## GOAL OF THE EXERCISE
Run through the records and, wherever a line holds the word "icon", return that line.

## DATA FOR THE TASK

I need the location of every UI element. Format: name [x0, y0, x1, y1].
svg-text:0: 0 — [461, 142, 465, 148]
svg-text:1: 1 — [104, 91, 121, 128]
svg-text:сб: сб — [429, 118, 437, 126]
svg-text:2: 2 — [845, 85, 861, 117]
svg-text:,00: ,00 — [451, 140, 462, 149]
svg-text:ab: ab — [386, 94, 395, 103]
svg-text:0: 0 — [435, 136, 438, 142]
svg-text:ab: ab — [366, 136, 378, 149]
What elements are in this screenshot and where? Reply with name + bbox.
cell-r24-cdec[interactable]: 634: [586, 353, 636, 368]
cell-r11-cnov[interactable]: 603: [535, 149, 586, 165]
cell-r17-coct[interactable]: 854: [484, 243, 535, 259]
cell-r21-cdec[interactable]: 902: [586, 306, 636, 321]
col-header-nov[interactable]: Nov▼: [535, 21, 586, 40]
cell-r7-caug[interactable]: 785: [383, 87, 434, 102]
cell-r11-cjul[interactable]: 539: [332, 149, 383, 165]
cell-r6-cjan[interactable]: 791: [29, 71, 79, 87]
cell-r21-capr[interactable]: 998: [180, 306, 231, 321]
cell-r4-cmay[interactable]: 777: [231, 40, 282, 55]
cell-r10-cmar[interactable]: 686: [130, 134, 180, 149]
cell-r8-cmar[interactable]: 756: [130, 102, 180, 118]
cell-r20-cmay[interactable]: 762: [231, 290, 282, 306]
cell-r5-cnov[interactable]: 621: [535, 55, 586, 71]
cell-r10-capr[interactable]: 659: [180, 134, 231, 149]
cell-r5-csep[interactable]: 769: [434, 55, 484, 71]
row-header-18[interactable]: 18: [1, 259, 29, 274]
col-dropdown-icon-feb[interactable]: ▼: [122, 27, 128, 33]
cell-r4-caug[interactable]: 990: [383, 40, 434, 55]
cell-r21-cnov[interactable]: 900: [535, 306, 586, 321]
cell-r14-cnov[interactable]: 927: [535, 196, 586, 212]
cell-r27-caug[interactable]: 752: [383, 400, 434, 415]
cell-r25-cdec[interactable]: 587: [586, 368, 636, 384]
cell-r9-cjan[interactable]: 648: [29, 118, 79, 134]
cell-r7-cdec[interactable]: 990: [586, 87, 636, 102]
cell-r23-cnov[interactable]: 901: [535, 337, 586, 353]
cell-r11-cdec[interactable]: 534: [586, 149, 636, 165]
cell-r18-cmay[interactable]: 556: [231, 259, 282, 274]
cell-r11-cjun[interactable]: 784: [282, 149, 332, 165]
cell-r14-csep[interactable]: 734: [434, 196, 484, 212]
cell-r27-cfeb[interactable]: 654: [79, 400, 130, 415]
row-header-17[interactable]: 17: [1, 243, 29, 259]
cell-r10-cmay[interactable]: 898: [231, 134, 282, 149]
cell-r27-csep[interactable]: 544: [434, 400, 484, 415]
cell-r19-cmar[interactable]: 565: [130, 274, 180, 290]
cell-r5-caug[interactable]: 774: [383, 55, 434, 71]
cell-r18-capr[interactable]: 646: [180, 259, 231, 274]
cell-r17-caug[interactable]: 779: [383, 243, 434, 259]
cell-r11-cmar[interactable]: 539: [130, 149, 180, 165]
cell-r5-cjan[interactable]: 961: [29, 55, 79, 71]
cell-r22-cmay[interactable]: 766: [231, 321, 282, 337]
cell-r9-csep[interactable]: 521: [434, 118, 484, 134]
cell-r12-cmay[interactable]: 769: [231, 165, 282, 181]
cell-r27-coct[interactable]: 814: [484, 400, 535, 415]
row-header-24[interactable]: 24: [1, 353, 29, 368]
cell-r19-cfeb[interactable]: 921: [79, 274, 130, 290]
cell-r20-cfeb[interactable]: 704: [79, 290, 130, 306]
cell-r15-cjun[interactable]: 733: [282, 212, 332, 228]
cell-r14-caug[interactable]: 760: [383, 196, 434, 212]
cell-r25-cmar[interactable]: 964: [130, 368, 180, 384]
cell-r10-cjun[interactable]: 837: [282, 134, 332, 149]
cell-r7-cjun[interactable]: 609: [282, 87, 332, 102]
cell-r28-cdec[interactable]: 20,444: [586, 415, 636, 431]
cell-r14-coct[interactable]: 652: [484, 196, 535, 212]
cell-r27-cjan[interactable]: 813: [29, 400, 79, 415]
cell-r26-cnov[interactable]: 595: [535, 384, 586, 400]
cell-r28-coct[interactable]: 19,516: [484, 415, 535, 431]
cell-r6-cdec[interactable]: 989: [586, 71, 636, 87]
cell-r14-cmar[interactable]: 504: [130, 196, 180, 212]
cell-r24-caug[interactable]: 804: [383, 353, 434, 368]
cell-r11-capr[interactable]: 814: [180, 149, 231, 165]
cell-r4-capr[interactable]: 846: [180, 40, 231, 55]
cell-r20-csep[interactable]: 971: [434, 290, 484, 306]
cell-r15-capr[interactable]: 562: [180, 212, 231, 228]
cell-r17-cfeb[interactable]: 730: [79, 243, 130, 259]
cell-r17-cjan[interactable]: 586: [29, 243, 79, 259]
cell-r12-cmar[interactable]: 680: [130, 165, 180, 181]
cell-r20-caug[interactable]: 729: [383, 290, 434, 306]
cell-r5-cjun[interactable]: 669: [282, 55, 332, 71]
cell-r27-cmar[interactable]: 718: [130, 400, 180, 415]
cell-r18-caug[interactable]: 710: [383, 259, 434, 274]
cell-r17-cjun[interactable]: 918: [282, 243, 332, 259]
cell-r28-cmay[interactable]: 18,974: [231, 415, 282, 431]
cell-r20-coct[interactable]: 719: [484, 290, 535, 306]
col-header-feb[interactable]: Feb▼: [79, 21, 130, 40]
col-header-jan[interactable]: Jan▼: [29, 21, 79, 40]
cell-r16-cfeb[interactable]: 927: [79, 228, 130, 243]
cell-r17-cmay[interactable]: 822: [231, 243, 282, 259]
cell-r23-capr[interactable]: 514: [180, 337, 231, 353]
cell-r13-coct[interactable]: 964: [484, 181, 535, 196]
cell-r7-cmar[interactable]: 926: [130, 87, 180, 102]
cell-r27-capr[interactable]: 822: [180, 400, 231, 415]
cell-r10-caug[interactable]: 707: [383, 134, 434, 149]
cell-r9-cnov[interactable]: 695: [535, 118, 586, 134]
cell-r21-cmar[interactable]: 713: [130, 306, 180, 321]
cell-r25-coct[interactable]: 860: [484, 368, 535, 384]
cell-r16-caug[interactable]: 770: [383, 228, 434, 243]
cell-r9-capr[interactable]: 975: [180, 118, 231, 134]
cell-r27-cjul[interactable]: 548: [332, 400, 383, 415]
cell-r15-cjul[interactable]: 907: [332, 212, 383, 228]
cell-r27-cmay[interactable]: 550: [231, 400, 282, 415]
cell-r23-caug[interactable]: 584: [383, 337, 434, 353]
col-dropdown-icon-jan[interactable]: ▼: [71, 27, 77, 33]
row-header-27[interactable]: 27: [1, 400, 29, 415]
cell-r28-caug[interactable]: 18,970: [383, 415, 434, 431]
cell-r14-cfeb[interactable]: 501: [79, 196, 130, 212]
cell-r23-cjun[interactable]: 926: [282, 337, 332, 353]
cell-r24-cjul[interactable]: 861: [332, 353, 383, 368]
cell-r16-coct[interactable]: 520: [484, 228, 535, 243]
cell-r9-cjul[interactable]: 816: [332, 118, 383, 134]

## EXERCISE RESULT
col-dropdown-icon-feb[interactable]: ▼: [122, 27, 128, 33]
col-dropdown-icon-jan[interactable]: ▼: [71, 27, 77, 33]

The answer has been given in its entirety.